Very recently, in September 2021, there was news about another possible vaccine against Lyme disease for humans: The two pharmaceutical companies Valneva and Pfizer published positive Phase 2 results, including a booster response, for the vaccine candidate VLA15.
"Lyme disease represents a high unmet medical need which impacts the lives of millions of people in the Northern Hemisphere. We are excited by these additional Phase 2 results, which we believe take us a step closer to making a major contribution against this severe disease, subject to regulatory approval," Valneva's chief medical officer, Juan Carlos Jaramillo, said in a press statement.
But back to the optimism mentioned at the start of this article: During a recent study, a team under Kim Lewis at Northeastern University found that a compound called hygromycin A is completely harmless to animals and has little effect on most bacteria — except so-called spirochete bacteria, named for their spiral shape. For those, it is deadly. And Borrelia burgdorferi, the pathogen that causes Lyme disease, belongs to just this group.
Hygromycin A is an antimicrobial agent found in soil. The substance was originally discovered in 1953. At the time, however, scientists dismissed it as ineffective, probably because it seemed too weak to fight normal pathogens. But Lewis considers it exceptionally effective against spirochetes.
Lewis' team discovered the efficacy of hygromycin A while screening microorganisms in soil for antimicrobial compounds. "We set out to find such a compound that would selectively kill Borreliella burgdorferi [the alternative name given by some researchers to the pathogen causing Lyme disease: Ed.], placing a bet, if you will, that Mother Nature had bothered to evolve a compound to selectively take out spirochetes that live in the soils," Lewis says.

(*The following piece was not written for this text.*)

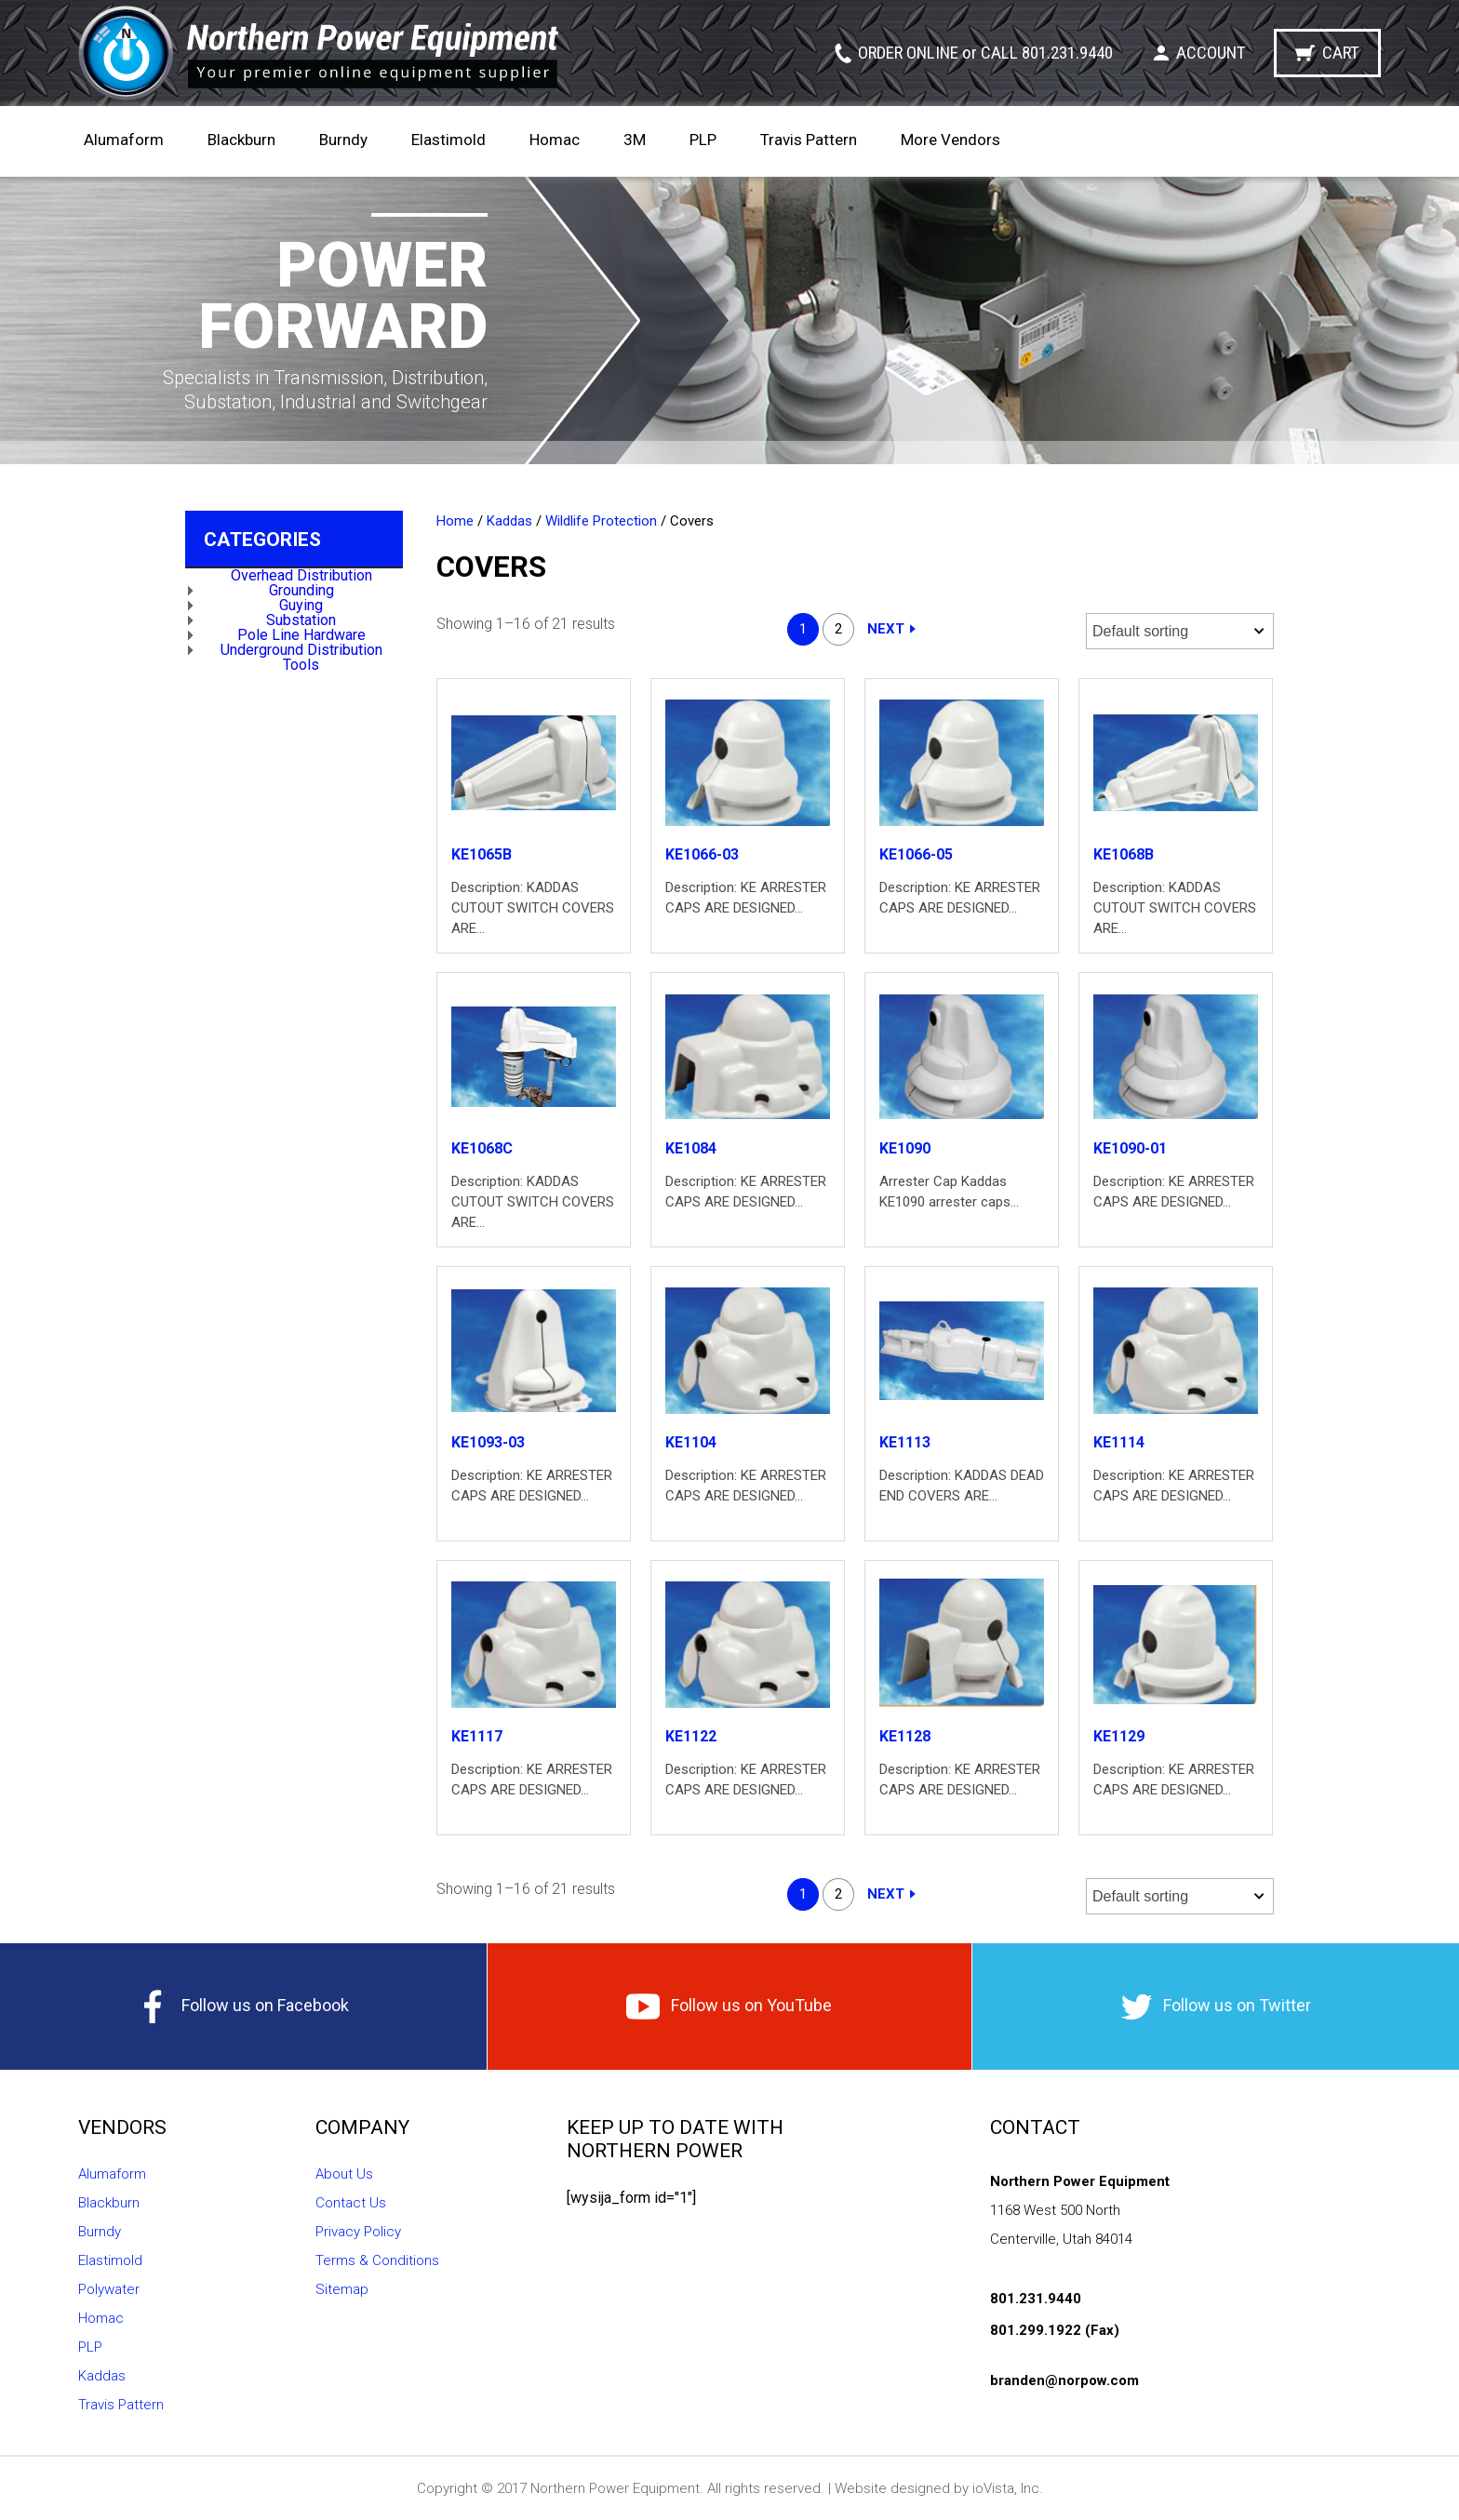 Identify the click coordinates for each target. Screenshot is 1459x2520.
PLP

And indeed, Mother Nature has done exactly that.
The team tested hygromycin A to treat Lyme disease in a mouse model and found that, as Lewis puts it, "it clears it very nicely." After five days of treatment with hygromycin A, the infection was cured, as it was in the control group, which had received the antibiotic ceftriaxone. The advantage: Hygromycin A acts very specifically against Borrelia burgdorferi, whereas ceftriaxone acts against many different bacteria, which in turn carries the risk of triggering antibiotic resistance.
The researchers have already licensed the compound to Flightpath, a biotech company specializing in Lyme disease, to conduct development studies and advance production of this treatment.
"I hope that it will continue moving forward in development and will become the first therapeutic to treat Lyme disease," Lewis says. "It will be very important to see whether treating with hygromycin A will diminish the probability of developing chronic Lyme."
But the plans go even further: Lewis' team has also shown that feeding hygromycin-laced bait to mice can eliminate Borrelia burgdorferi infections. Theoretically at least, putting out such bait could eradicate Lyme disease from entire areas or even entire countries.
This idea is not entirely new: A field trial with doxycycline baits was successful. But widespread use of this drug for that purpose is undesirable because it could lead to many microbes developing antibiotic resistance. In the case of hygromycin, however, Lewis' studies indicate that it is extremely difficult for Borrelia burgdorferi to develop a resistance.
The first field trial against Borrelia burgdorferi is scheduled to start next summer. And Lewis' team is also investigating whether hygromycin A can treat other diseases caused by spirochetes, such as syphilis, which is caused by the bacterium Treponema pallidum.
This article was translated from German.